Luigi Gambardella is the executive chairman of ETNO, an association representing EU’s biggest telecoms operators.
IP traffic is booming at an unprecedented pace, and it is expected to grow even more over the coming years. In 2017, it will reach 1.4 zettabytes per year, according to Cisco's figures.This means, for example, that the gigabyte equivalent of all movies ever made will cross Western Europe's backbone IP networks every 21 minutes.
These numbers and their astonishing magnitude are telling of the fact that the future will be more and more connected and that this trend should be embraced.
In order to exploit the enormous opportunities associated with this (r)evolution, in such fields as cloud, e-health, e-government, and many others, Europe needs to count on a thriving telecommunications sector. With their fixed and wireless networks, telecom operators constitute the digital spine of Europe: they carry every day the communications of hundreds of millions of people, businesses and governments.
Today, however, the EU telecoms sector is far from thriving. According to recent figures from IDATE and presented in the 2013 ETNO Annual Economic Report, the revenues of the industry are affected by a negative growth trend that has been ongoing since 2009. Declining revenues negatively impact on operators’ investments, contrary to what happens in other advanced economies: in the period 2011-2012 the overall sector’s CAPEX growth in the EU was negative (-0.2%), compared to strong growth in the US (+6.7%) and Japan (+7.5%).
In this context, policies and regulation have a key role to play and need to keep pace with market and technology developments. The overarching aim of EU policy-makers should be to shape a policy environment that attracts private investments.

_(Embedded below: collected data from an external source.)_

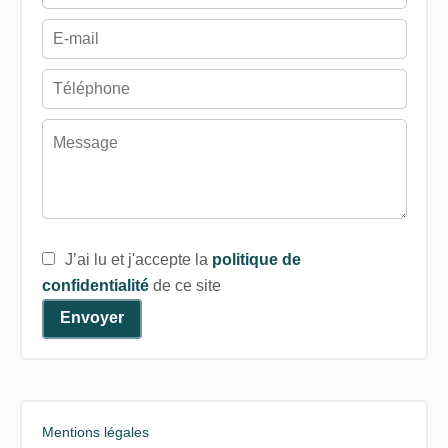
J’ai lu et j'accepte la
politique de
confidentialité
de ce site
Envoyer
Mentions légales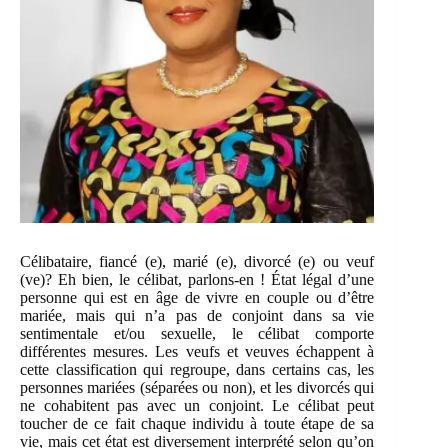
Célibataire, fiancé (e), marié (e), divorcé (e) ou veuf
(ve)? Eh bien, le célibat, parlons-en ! État légal d’une
personne qui est en âge de vivre en couple ou d’être
mariée, mais qui n’a pas de conjoint dans sa vie
sentimentale et/ou sexuelle, le célibat comporte
différentes mesures. Les veufs et veuves échappent à
cette classification qui regroupe, dans certains cas, les
personnes mariées (séparées ou non), et les divorcés qui
ne cohabitent pas avec un conjoint. Le célibat peut
toucher de ce fait chaque individu à toute étape de sa
vie, mais cet état est diversement interprété selon qu’on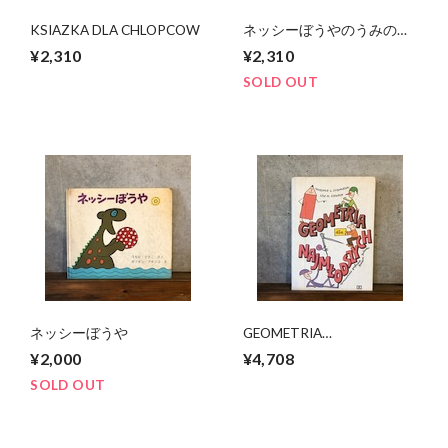
KSIAZKA DLA CHLOPCOW
ネッシーぼうやのうみのぼ
うけん
¥2,310
¥2,310
SOLD OUT
ネッシーぼうや
GEOMETRIA
NAJMLODSZYCH
¥2,000
¥4,708
SOLD OUT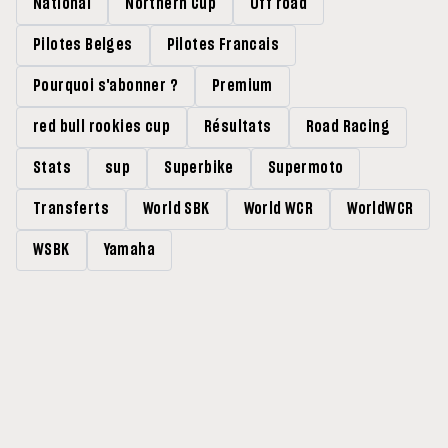
National
Northern Cup
Off road
Pilotes Belges
Pilotes Francais
Pourquoi s'abonner ?
Premium
red bull rookies cup
Résultats
Road Racing
Stats
sup
Superbike
Supermoto
Transferts
World SBK
World WCR
WorldWCR
WSBK
Yamaha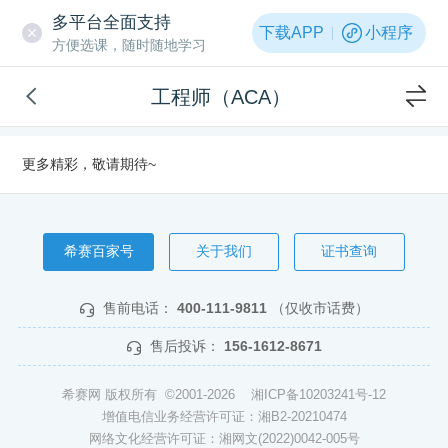
多平台全面支持
下载APP
小程序
方便选课，随时随地学习
工程师（ACA）
更多精彩，敬请期待~
希赛百家号
关于我们
证书查询
售前电话：
400-111-9811
（仅收市话费）
售后投诉：
156-1612-8671
希赛网 版权所有 ©2001-2026
湘ICP备10203241号-12
增值电信业务经营许可证：湘B2-20210474
网络文化经营许可证：湘网文(2022)0042-005号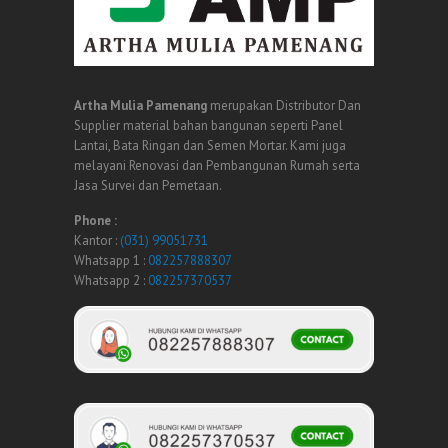
Artha Mulia Pamenang
merupakan Distributor Dan
Supplier material bahan bangunan seperti Panel
Lantai, Bata Ringan dan Semen Mortar. Kami juga
melayani Renovasi dan Pembangunan Rumah serta
Jasa Survei dan Pemetaan.
Phone :
Kantor :
(031) 99051731
Whatsapp 1 :
082257888307
Whatsapp 2 :
082257370537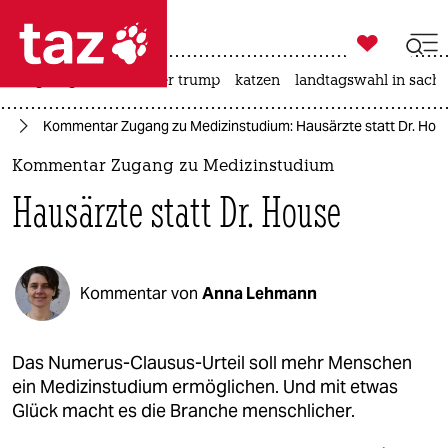

taz zahl ich
bergsteigen
usa unter trump
katzen
landtagswahl in sachs

taz zahl ich
ng
Kommentar Zugang zu Medizinstudium: Hausärzte statt Dr. Hou
taz zahl ich
Kommentar Zugang zu Medizinstudium
themen
Hausärzte statt Dr. House
politik
öko
Kommentar von
Anna Lehmann
gesellschaft
kultur
Das Numerus-Clausus-Urteil soll mehr Menschen
ein Medizinstudium ermöglichen. Und mit etwas
sport
Glück macht es die Branche menschlicher.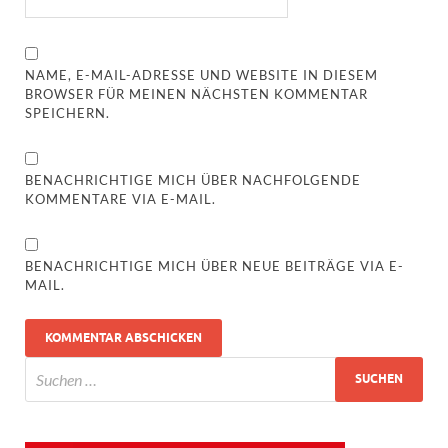
NAME, E-MAIL-ADRESSE UND WEBSITE IN DIESEM
BROWSER FÜR MEINEN NÄCHSTEN KOMMENTAR
SPEICHERN.
BENACHRICHTIGE MICH ÜBER NACHFOLGENDE
KOMMENTARE VIA E-MAIL.
BENACHRICHTIGE MICH ÜBER NEUE BEITRÄGE VIA E-
MAIL.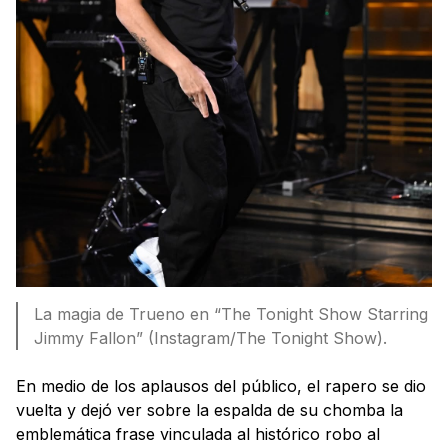
La magia de Trueno en “The Tonight Show Starring
Jimmy Fallon” (Instagram/The Tonight Show).
En medio de los aplausos del público, el rapero se dio
vuelta y dejó ver sobre la espalda de su chomba la
emblemática frase vinculada al histórico robo al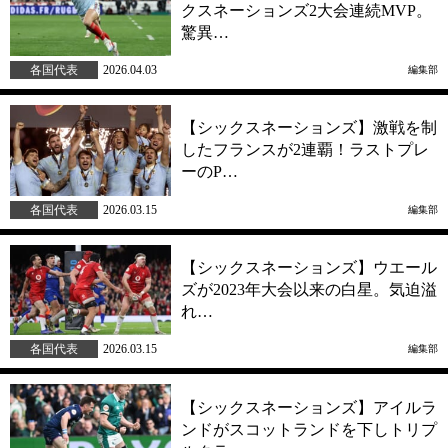
クスネーションズ2大会連続MVP。
驚異…
各国代表
2026.04.03
編集部
【シックスネーションズ】激戦を制
したフランスが2連覇！ラストプレ
ーのP…
各国代表
2026.03.15
編集部
【シックスネーションズ】ウエール
ズが2023年大会以来の白星。気迫溢
れ…
各国代表
2026.03.15
編集部
【シックスネーションズ】アイルラ
ンドがスコットランドを下しトリプ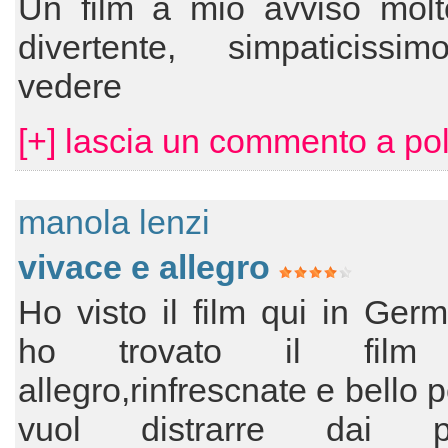
Un film a mio avviso molto
divertente, simpaticissi
vedere
[+] lascia un commento a po
manola lenzi
vivace e allegro
Ho visto il film qui in Germ
ho trovato il film
allegro,rinfrescnate e bello p
vuol distrarre dai pr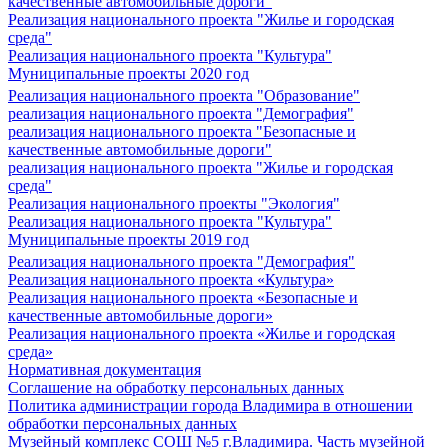
качественные автомобильные дороги"
Реализация национального проекта "Жилье и городская
среда"
Реализация национального проекта "Культура"
Муниципальные проекты 2020 год
Реализация национального проекта "Образование"
реализация национального проекта "Демография"
реализация национального проекта "Безопасные и
качественные автомобильные дороги"
реализация национального проекта "Жилье и городская
среда"
Реализация национального проекты "Экология"
Реализация национального проекта "Культура"
Муниципальные проекты 2019 год
Реализация национального проекта "Демография"
Реализация национального проекта «Культура»
Реализация национального проекта «Безопасные и
качественные автомобильные дороги»
Реализация национального проекта «Жилье и городская
среда»
Нормативная документация
Соглашение на обработку персональных данных
Политика администрации города Владимира в отношении
обработки персональных данных
Музейный комплекс СОШ №5 г.Владимира. Часть музейной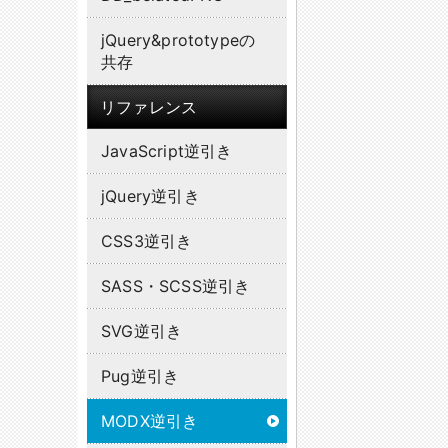
jQuery&prototypeの
共存
リファレンス
JavaScript逆引き
jQuery逆引き
CSS3逆引き
SASS・SCSS逆引き
SVG逆引き
Pug逆引き
MODX逆引き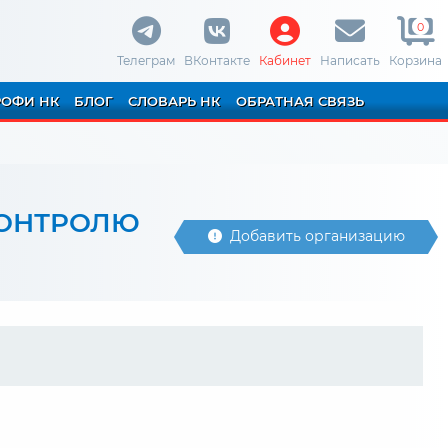
0
Телеграм
ВКонтакте
Кабинет
Написать
Корзина
РОФИ НК
БЛОГ
СЛОВАРЬ НК
ОБРАТНАЯ СВЯЗЬ
КОНТРОЛЮ
Добавить организацию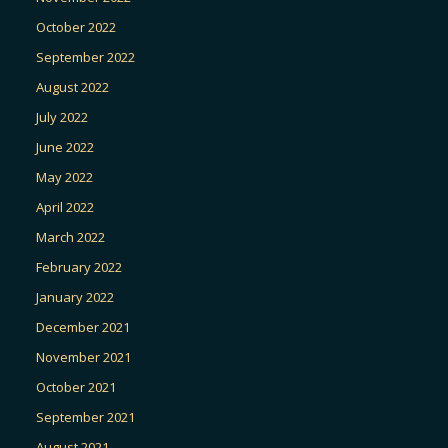
October 2022
September 2022
August 2022
July 2022
June 2022
May 2022
April 2022
March 2022
February 2022
January 2022
December 2021
November 2021
October 2021
September 2021
August 2021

Some important milestones have already been achieved by the work of the EU Institutions, driven by the “Digital Agenda for Europe”. Moreover, the fact that the Greek Presidency has put several ICT-related files among its priorities, including the important work with the European Parliament to advance the Connected Continent Regulation and the Regulation on reducing the cost of broadband deployment, constitutes a promising first step.
Another encouraging measure laid down in the Working Programme of the Greek Presidency is the mid-term review of the “Digital Agenda for Europe”. This can represent a great opportunity to pave the way for bold and forward-looking reforms.
EU institutions should ensure that this review sets an ambitious agenda to unleash EU’s potential to invest and innovate at continental and global levels, and inspire visionary leadership accordingly.
Such a review must start by setting the priority of a profound revision of the rules for the e-communications sector. The revision must take stock of the rapidly evolving ICT landscape and the emergence of new services, so as to identify how the current telecoms regulatory framework must be reviewed to better respond to the rapidly changing environment. The status quo is not fit for the reality that we are facing today and for the challenges ahead.